Does anyone have an idea how to do stepwise regression with Tweedie in R?
I found the mgcv
package, which apparently treats the power parameter of Tweedie as yet another parameter to be estimated. This seems to improve on having to use tweedie.profile
to estimate the power outside the glm
, so it seems encouraging for using an automated stepwise function to do the regression. But I haven't been able to figure out if the package also offers a stepwise function. The package manual has this to say.
I got lost in the talk about smooths:
There is no step.gam in package mgcv.
To facilitate fully automatic model selection the package implements two smooth modification techniques which can be used to allow smooths to be shrunk to zero as part of smoothness selection.

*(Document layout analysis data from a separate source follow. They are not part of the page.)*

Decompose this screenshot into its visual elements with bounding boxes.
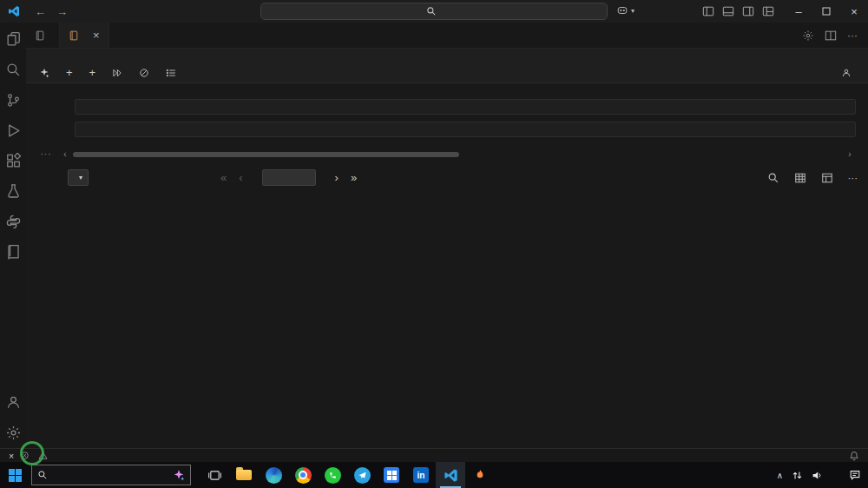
clear-all-outputs-button[interactable] [133, 63, 159, 82]
network-icon[interactable] [792, 470, 803, 481]
warning-icon [38, 451, 48, 460]
outline-icon [166, 68, 176, 78]
chevron-down-icon: ▾ [631, 7, 635, 15]
previous-page-button[interactable]: ‹ [237, 172, 244, 183]
last-page-button[interactable]: » [349, 172, 358, 183]
hidden-icons-chevron[interactable]: ∧ [777, 471, 783, 480]
horizontal-scrollbar[interactable]: ‹ › [59, 150, 868, 159]
toggle-sidebar-icon[interactable] [702, 5, 714, 17]
page-number-input[interactable] [262, 169, 316, 186]
toggle-secondary-sidebar-icon[interactable] [742, 5, 754, 17]
chrome-icon[interactable] [288, 462, 318, 488]
editor-tabs: × ··· [26, 23, 868, 49]
jupyter-icon[interactable] [0, 237, 26, 267]
flame-app-icon[interactable] [465, 462, 495, 488]
tab-close-icon[interactable]: × [93, 29, 100, 42]
code-editor[interactable] [75, 99, 856, 115]
cell-gutter [33, 122, 75, 137]
notebook-editor: ··· ‹ › ▾ « ‹ [26, 83, 868, 448]
whatsapp-icon[interactable] [318, 462, 347, 488]
taskbar-search[interactable] [31, 465, 191, 485]
add-code-cell-button[interactable]: + [60, 63, 82, 82]
first-page-button[interactable]: « [219, 172, 228, 183]
account-icon[interactable] [0, 387, 26, 418]
split-editor-icon[interactable] [825, 30, 837, 42]
activity-bar [0, 23, 26, 448]
window-controls: – × [702, 0, 868, 23]
windows-logo-icon [9, 469, 22, 482]
add-markdown-cell-button[interactable]: + [83, 63, 106, 82]
toolbar-more-button[interactable] [187, 63, 199, 82]
search-icon [426, 6, 437, 16]
telegram-icon[interactable] [347, 462, 377, 488]
cell-gutter [33, 99, 75, 115]
output-more-icon[interactable]: ··· [848, 173, 858, 183]
extensions-icon[interactable] [0, 146, 26, 176]
plus-icon: + [66, 67, 73, 78]
notebook-file-icon [69, 30, 79, 41]
more-actions-icon[interactable]: ··· [847, 30, 858, 42]
gear-icon[interactable] [802, 30, 814, 42]
pagination-bar: ▾ « ‹ › » ··· [59, 169, 868, 186]
problems-indicator[interactable] [20, 451, 50, 460]
title-bar: ← → ▾ – × [0, 0, 868, 23]
copilot-sparkle-icon [173, 469, 185, 481]
scrollbar-thumb[interactable] [73, 152, 459, 157]
notebook-toolbar: + + [26, 63, 868, 83]
next-page-button[interactable]: › [333, 172, 340, 183]
blue-app-icon[interactable] [377, 462, 406, 488]
file-explorer-icon[interactable] [229, 462, 259, 488]
page-size-dropdown[interactable]: ▾ [68, 169, 89, 186]
customize-layout-icon[interactable] [762, 5, 774, 17]
vscode-logo-icon [7, 4, 21, 18]
history-navigation: ← → [35, 5, 68, 18]
notebook-file-icon [35, 30, 45, 41]
search-icon[interactable] [0, 55, 26, 85]
table-view-icon[interactable] [821, 172, 833, 184]
notifications-bell-icon[interactable] [849, 451, 859, 461]
copilot-button[interactable]: ▾ [616, 4, 635, 16]
recorder-close-icon[interactable]: × [9, 451, 14, 461]
tab-eda[interactable]: × [60, 23, 109, 48]
command-center-search[interactable] [260, 3, 608, 20]
scroll-left-icon[interactable]: ‹ [59, 150, 71, 159]
close-button[interactable]: × [840, 0, 868, 23]
testing-icon[interactable] [0, 176, 26, 207]
scrollbar-track[interactable] [71, 151, 844, 158]
tab-preprocessing-machine[interactable] [26, 23, 60, 48]
task-view-icon [207, 468, 222, 483]
cell-output: ··· ‹ › ▾ « ‹ [26, 148, 868, 186]
vscode-taskbar-icon[interactable] [436, 462, 465, 488]
clear-outputs-icon [139, 68, 149, 78]
grid-view-icon[interactable] [794, 172, 806, 184]
back-arrow-icon[interactable]: ← [35, 5, 46, 18]
task-view-button[interactable] [200, 462, 229, 488]
settings-gear-icon[interactable] [0, 418, 26, 448]
linkedin-icon[interactable]: in [406, 462, 436, 488]
run-all-button[interactable] [106, 63, 132, 82]
maximize-button[interactable] [812, 0, 840, 23]
kernel-picker[interactable] [841, 68, 868, 78]
outline-button[interactable] [160, 63, 186, 82]
volume-icon[interactable] [812, 470, 823, 481]
source-control-icon[interactable] [0, 85, 26, 115]
action-center-icon[interactable] [849, 469, 861, 481]
python-icon[interactable] [0, 207, 26, 237]
output-collapse-indicator[interactable]: ··· [33, 148, 59, 186]
generate-button[interactable] [33, 63, 59, 82]
toggle-panel-icon[interactable] [722, 5, 734, 17]
edge-icon[interactable] [259, 462, 288, 488]
sparkle-icon [39, 68, 49, 78]
code-cell[interactable] [33, 99, 856, 115]
start-button[interactable] [0, 462, 30, 488]
minimize-button[interactable]: – [785, 0, 812, 23]
run-and-debug-icon[interactable] [0, 115, 26, 146]
explorer-icon[interactable] [0, 24, 26, 55]
breadcrumb [26, 49, 868, 63]
search-icon[interactable] [767, 172, 779, 184]
code-editor[interactable] [75, 122, 856, 137]
forward-arrow-icon[interactable]: → [56, 5, 68, 18]
search-icon [37, 470, 48, 480]
code-cell[interactable] [33, 122, 856, 137]
scroll-right-icon[interactable]: › [844, 150, 856, 159]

I would appreciate your help. Thanks.
Your question is not specific to "Tweedie" family; it is a general mgcv
feature in model selection.
mgcv
does not use step.gam
for model selection. I think your confusion comes from another package gam
, which would use step.gam
to sequentially add/drop a term and reports AIC. When you go ?step.gam
in mgcv
, it refers you to ?gam.selection
. ?step.gam
is intentionally left there, in case people search it. But all the details are provided in ?gam.selection
.
There is no need to do step.gam
in mgcv
. Model estimation and model selection are integrated in mgcv
. For a penalized regression/smoothing spline, when smoothing parameter goes to infinity (very large), its second derivative is penalized to zero, leaving a simple linear term. For example, if we specify a model like:
y ~ s(x1, bs = 'cr') + s(x2, bs = 'cr')
while s(x2)
is a spurious model term and should not be included in the model, then mgcv:::gam/bam
will shrink s(x2)
to x2
after estimation, resulting a model like:
y ~ s(x1) + x2
This means, when you use plot.gam()
to inspect the estimated smooth function for each model term, s(x1)
is a curve, but s(x2)
is a straight line.
Now this is not entirely satisfying. For a complete, successful model selection, we want to drop x2
as well, i.e., shrink s(x2)
to 0, to get notationally a model:
y ~ s(x1)
But this is not difficult to achieve. We can use shrinkage smooth class bs = 'ts'
(shrinkage thin plate regression spline, as opposed to the ordinary tp
) or bs = cs'
(shrinkage cubic regression spline, as opposed to the ordinary 'cr'), and mgcv:::gam/bam
should be able to shrink s(x2)
to 0. The math behind this, is that mgcv
will modify the eigen values of linear term (i.e., the null space) from 0, to 0.1, a small but positive number, so that penalization takes effect on linear term. As a result, when you do plot.gam()
, you will see s(x2)
is a horizontal line at 0.
bs = 'cs'
or bs = 'ts'
are supposed to be put in function s()
; yet mgcv
also allows you to leave bs = 'cr'
or bs = 'tp'
untouched in s()
, but put select = TRUE
in gam()
or bam()
. The select = TRUE
is a more general treatment, as shrinkage smooths at the moment only have class cs
and ts
, while select = TRUE
work for all kind of smooth specification. They essentially do the same thing, by increasing 0 eigen values to 0.1.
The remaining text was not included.